A leading tax silk has fought off a negligence claim about advice given on film financing schemes, with the High Court today ruling he owed investors no duty of care.

Andrew Thornhill QC, 78, was sued by more than 100 people over his advice that three similar schemes, advertised in the early 2000s, would provide tax benefits.

The schemes were later shut down by HM Revenue & Customs causing ‘dire financial consequences’ for investors, the court heard last year.

Ten claimants – who between them invested more than £3m in the schemes – had their cases tried as sample claims as investors tried to recover their losses from Thornhill, who was said to have advised there was ‘no doubt’ the proposed businesses would be trading.

Thornhill testified that he ‘did not make any mistakes’ while, in closing submissions, his barrister Tom Adam QC described the claim against his client as ‘a classic piece of reverse engineering’.

Mr Justice Zacaroli today dismissed the claim and ruled that Thornhill, called to the bar in 1969, ‘owed no duty of care to the claimants in respect of the advice he gave in relation to the schemes’.

He found that ‘it was objectively reasonable to assume that independent professional advice would indeed be taken by investors, as they were advised to do’, noting that some claimants did take their own advice which was to the effect that the schemes should achieve tax benefits.

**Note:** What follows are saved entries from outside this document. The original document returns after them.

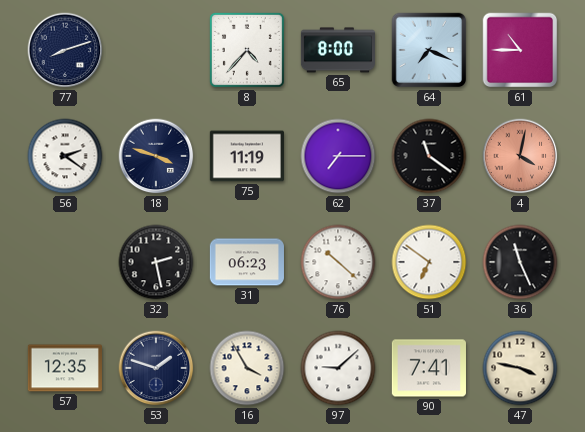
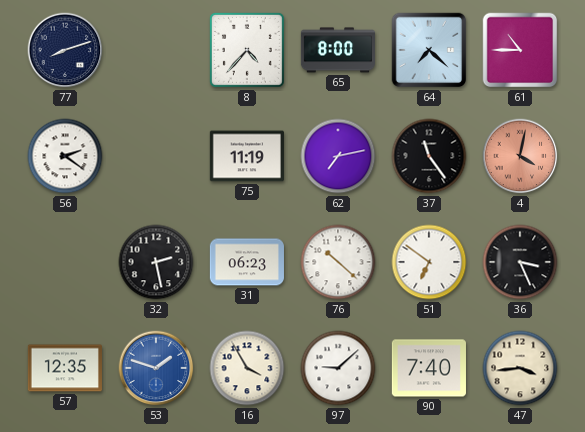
64: 7:19 -> 7:22
18: 3:48 -> none
62: 7:15 -> 7:13
37: 11:21 -> 11:24
36: 11:26 -> 3:26
53 dial: navy -> blue
90: 7:41 -> 7:40
47: 3:47 -> 3:44
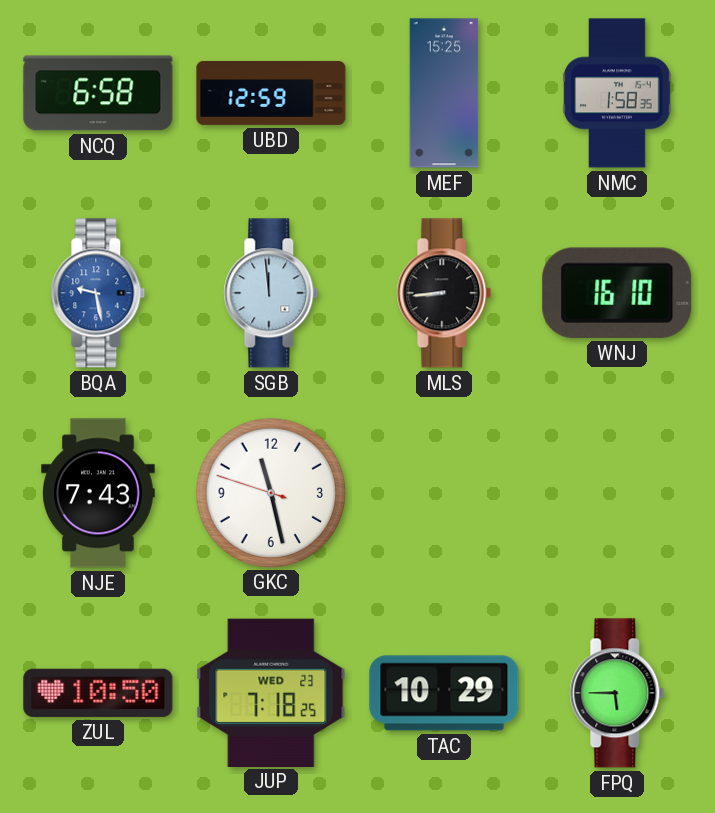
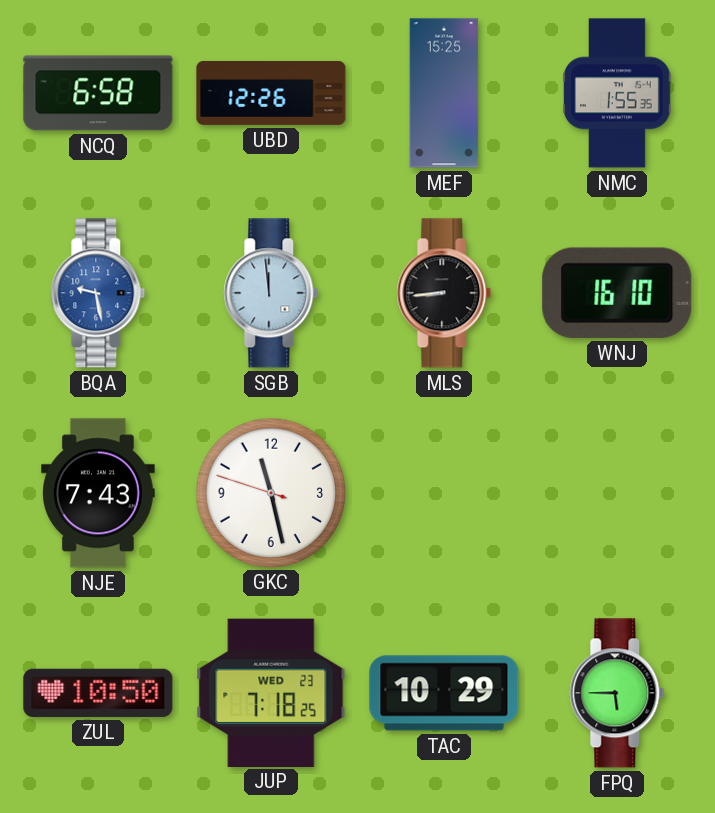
UBD: 12:59 -> 12:26
NMC: 1:58 -> 1:55
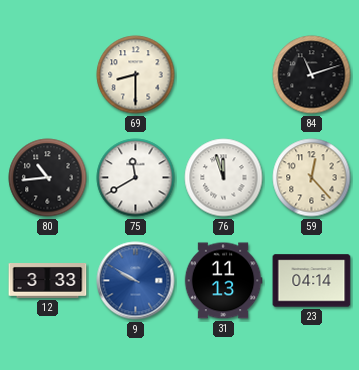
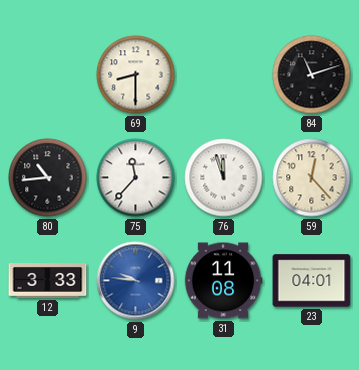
75: 11:40 -> 11:37
9: 9:50 -> 9:46
31: 11:13 -> 11:08
23: 04:14 -> 04:01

The claimants argued there could be no reasonable expectation that any investor would make their own independent enquiries given Thornhill’s unequivocal advice and professional reputation.

Zacaroli accepted that Thornhill was ‘undoubtedly one of the leading tax QCs in the country at the time’ and that his advice ‘was likely to carry more weight’ given his status.

He said: ‘It does not follow, however, that he should have reasonably foreseen that investors would rely on his opinion without consulting their own tax adviser.’

‘Even if he had been the “top” barrister, it is a nonsense to suggest that, because he was the best, there would be no point in a potential investor getting their own advice,’ the judge added.

Zacaroli also held that, even if Thornhill had owed a duty of care to the claimants, ‘he would not have breached that duty in providing his opinion that the schemes would achieve the tax benefits’.

The claimants also failed to establish that the loss suffered by them was caused by any breach of duty by Thornhill in any event, the judge concluded.

Thornhill’s solicitor Will Glassey – previously a partner at Mayer Brown and now at Herbert Smith Freehills – said the ruling is ‘an important illustration that an assumption of responsibility to a third party does not arise simply because advice is shared with that third party’.

He added that, where the prospective investors were commercial counterparties who had to tell to the scheme sponsor they had taken their own advice, ‘it would have been most surprising for the sponsor's adviser to owe them a duty of care’.

James Le Gallais, a partner at Stewarts who represented the claimants, said: ‘We are taking time to consider this lengthy decision with our clients, who are carefully considering their options. We have no comment to make at this stage.’